How do girls from poor backgrounds with a family income of less than Rs. 2 lakh per annum make it to Cornell University? Bag a job with Goldman Sachs? Or even dream of rising up in the socio-economic strata?
With Millennials running awry, four girls had their minds set on their goals. What do Swati, Kavita, Nilu, and Pooja have in common? All four come from families that are below the poverty line. However, they have turned the odds on their head with perseverance, stellar academic records, and some assistance from Katalyst. In their case, the saying “the sky is the limit”, has truly materialised into reality.
Swati Shinde is from Dapoli, a quaint town in Maharashtra. Back in the day, her family earned Rs. 36,000 per annum. However, after completing her B.E. in mechanical engineering from the College of Engineering (COEP) in Pune, she has been placed in IOCL and earns Rs. 8.50 lakh per annum.
Kavita Khandekar used to live in a single room with her family of eight in central Mumbai. Her father, a chauffeur, had an annual salary of Rs. 1,20,000. She aced her exams in the BMC School and worked very hard to get into VJTI, a prime engineering institute for civil engineering. She maintained her academic records and was placed as a Jr. Site Engineer with Shapoorji Pallonji.

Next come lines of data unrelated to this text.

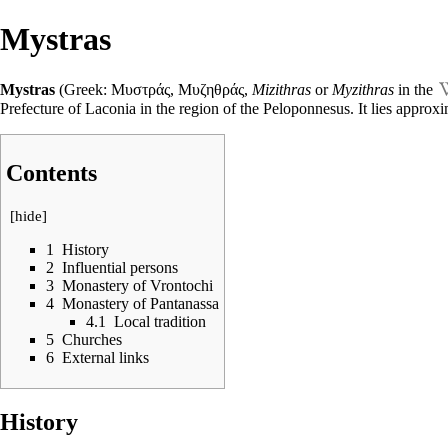
Mystras
Mystras
(Greek: Μυστράς, Μυζηθράς,
Mizithras
or
Myzithras
in the
Prefecture of Laconia in the region of the Peloponnesus. It lies approx
Contents
[
hide
]
1
History
2
Influential persons
3
Monastery of Vrontochi
4
Monastery of Pantanassa
4.1
Local tradition
5
Churches
6
External links
History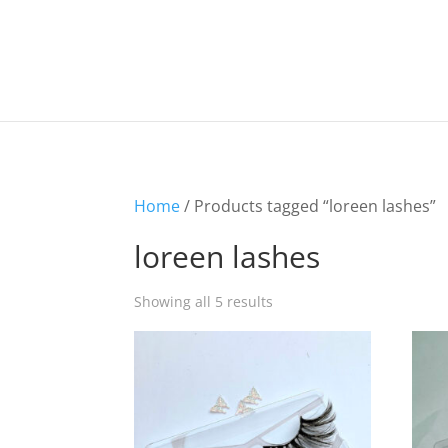
Home
/ Products tagged “loreen lashes”
loreen lashes
Showing all 5 results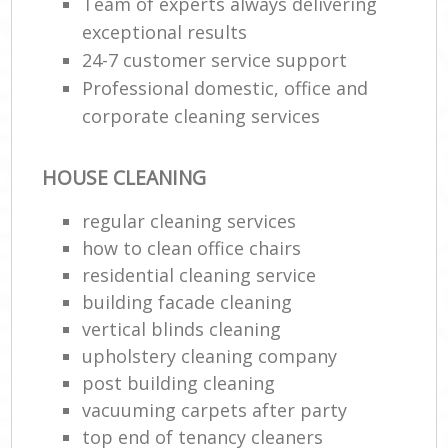
Team of experts always delivering
exceptional results
24-7 customer service support
Professional domestic, office and
corporate cleaning services
HOUSE CLEANING
regular cleaning services
how to clean office chairs
residential cleaning service
building facade cleaning
vertical blinds cleaning
upholstery cleaning company
post building cleaning
vacuuming carpets after party
top end of tenancy cleaners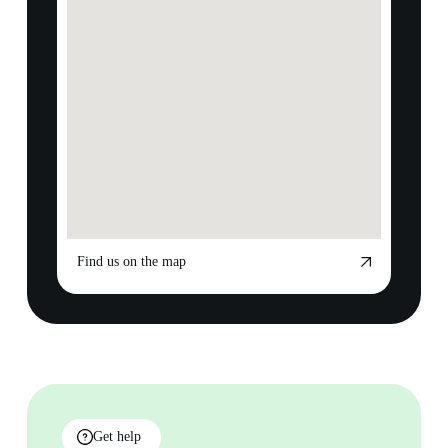
Find us on the map
Get help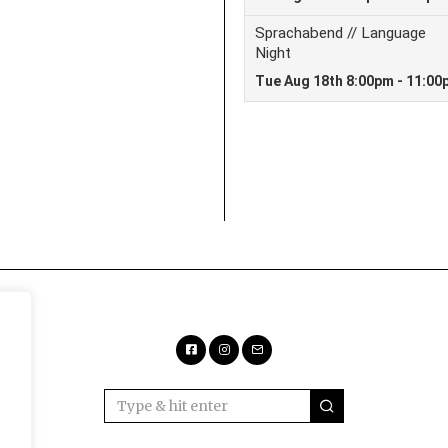
Facebook
Instagram
Email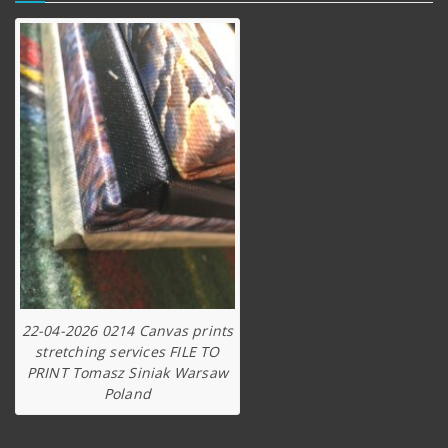
22-04-2026 0214 Canvas prints
stretching services FILE TO
PRINT Tomasz Siniak Warsaw
Poland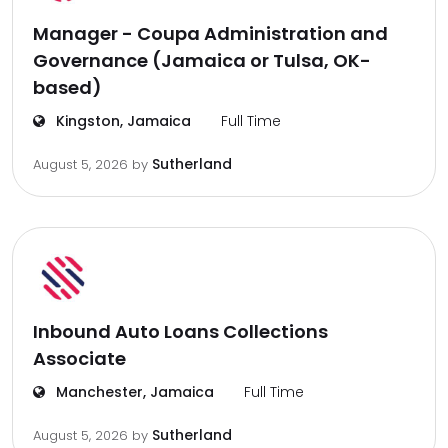
Manager - Coupa Administration and
Governance (Jamaica or Tulsa, OK-
based)
Kingston, Jamaica
Full Time
Sutherland
August 5, 2026
by
Inbound Auto Loans Collections
Associate
Manchester, Jamaica
Full Time
Sutherland
August 5, 2026
by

After working for two years she went back to pursue her post-graduation at NICMAR, Pune. Today, she has been absorbed by Samsung Builders and is working on a large residential cum commercial project.
Nilu Khed grew up in Solapur, a small town in Maharashtra. Her situation at home was as bleak as one of her fellow girls at Katalyst. Her ailing father was a farmer and arthritis limited his spatial abilities. Her father had rented out his small plot of land to another farmer. The rent he received was entirely dependent on the amount of rainfall and the crop turnout. However, it was at the most Rs. 75,000 per annum.
Nilu made it to a prestigious college in Pune. She got into COEP, Pune, for engineering with her own merit. However, she faced challenges in communication and finances. At this stage, Katalyst provided her with a subsidy for tuition and accommodation fee. She also underwent English speaking classes in order to improve upon her fluency and confidence. In addition, she received guidance from her HSBC mentor to plan her future career.
Her remarkable CAT score ensured admission into an IIM and she pursued her MBA in finance. There was no looking back; she was placed at Goldman Sachs with an annual compensation package of Rs. 13 lakh. In addition, the company relocated her to the US for a short stint. Presently, she has climbed the corporate ladder and is working at Deutsche Bank, Mumbai.
Pooja Prakash spent part of her childhood under a bus shed in Bengaluru. After her parent’s separation, she found herself living with her mother. Even though her father was a doctor, her mother got no support from him.
Armed with a distinction in computer science, Pooja had decided that she would enroll in a Masters programme abroad. She got a laptop and fee assistance. Moreover, her mentor identified the right college and helped her with the tedious college applications. Among the many universities that Pooja had applied to, she made it to the Cornell University. She was able to return the five lakh that Kaltalyst had sponsored her with, shortly after she started work at Yahoo, USA.
Today, Katalyst is not alone; slowly but surely the skills enhancement sector is picking up pace in India. It is essential for the country’s development to enhance the employability quotient of its meritorious youth. Katalyst was started in 2007. It enhances the employability of girls pursuing higher education in the engineering, medicine, architecture, and chartered accountant sector. This NGO not only hones their English speaking skills but they also train them for competitive exams and interviews. They ensure that girls with meritorious academic achievement receive enough funds for their living and tuition fee at educational institutions, health insurance for the daughter and mother, and a laptop per girl. In addition, they are assisted in getting internships and jobs at reputable MNCs. Presently, Katalyst has three centres in India – Pune, Bengaluru, and Mumbai. More than 22 girls have graduated and are working with an average starting salary ranging from Rs. 4–8 lakh per annum.